Personal information
- Full name: George Lamont Cole
- Born: 5 September 1885 St Leonards-on-Sea, Sussex, England
- Died: 14 October 1964 (aged 79) Boughton Street, Kent, England
- Batting: Right-handed

Domestic team information
- 1908: Cambridge University
- 1909–1911: Hampshire

Career statistics
| Competition | First-class |
| Matches | 7 |
| Runs scored | 122 |
| Batting average | 11.09 |
| 100s/50s | –/– |
| Top score | 33 |
| Catches/stumpings | 4/– |
- Source: Cricinfo, 5 January 2010

= George Cole (cricketer) =

English cricketer

George Lamont Cole (5 September 1885 — 14 October 1964) was an English cricketer and clergyman.

The son of The Reverend George Lamont Cole senior, he was born at St Leonards-on-Sea in September 1885. He was educated at Sherborne School, where he played for both the cricket and rugby elevens. From there, he matriculated to Pembroke College, Cambridge. While studying at Cambridge, he made a single appearance in first-class cricket for Cambridge University Cricket Club against Kent at Fenner's in 1908. The following season, he made one first-class appearance for Hampshire against Gloucestershire at Portsmouth. After graduating from Cambridge, he was ordained into the Church of England in 1911, and served as curate at South Farnborough prior to the First World War. His ecclesiastical duties coincided with him making further appearances for Hampshire in first-class cricket, with five appearances in the 1911 County Championship. In seven first-class matches, he scored 122 runs at an average of 11.09; his highest score of 33 came against Leicestershire in 1911.
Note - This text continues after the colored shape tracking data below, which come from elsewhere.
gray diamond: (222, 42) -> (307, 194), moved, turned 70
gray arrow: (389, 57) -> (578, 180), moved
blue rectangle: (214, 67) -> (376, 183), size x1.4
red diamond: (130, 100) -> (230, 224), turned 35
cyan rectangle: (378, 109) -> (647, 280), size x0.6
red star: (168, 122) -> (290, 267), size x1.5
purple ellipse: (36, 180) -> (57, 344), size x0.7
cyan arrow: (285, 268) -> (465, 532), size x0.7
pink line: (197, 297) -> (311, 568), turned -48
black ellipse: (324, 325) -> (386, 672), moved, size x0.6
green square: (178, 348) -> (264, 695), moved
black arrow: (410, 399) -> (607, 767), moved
During the First World War, Cole was a chaplain with the Royal Army Chaplains' Department on the Western Front from 1916 to 1918. He was later appointed rector at Ash in Surrey in 1925, before being appointed vicar of South Holmwood in 1930. His appointment at Holmwood lasted until 1936, when he was appointed vicar at Oatlands. Cole was later appointed an honorary canon at Guildford Cathedral in 1946. He died in October 1964 at Boughton Street, Kent.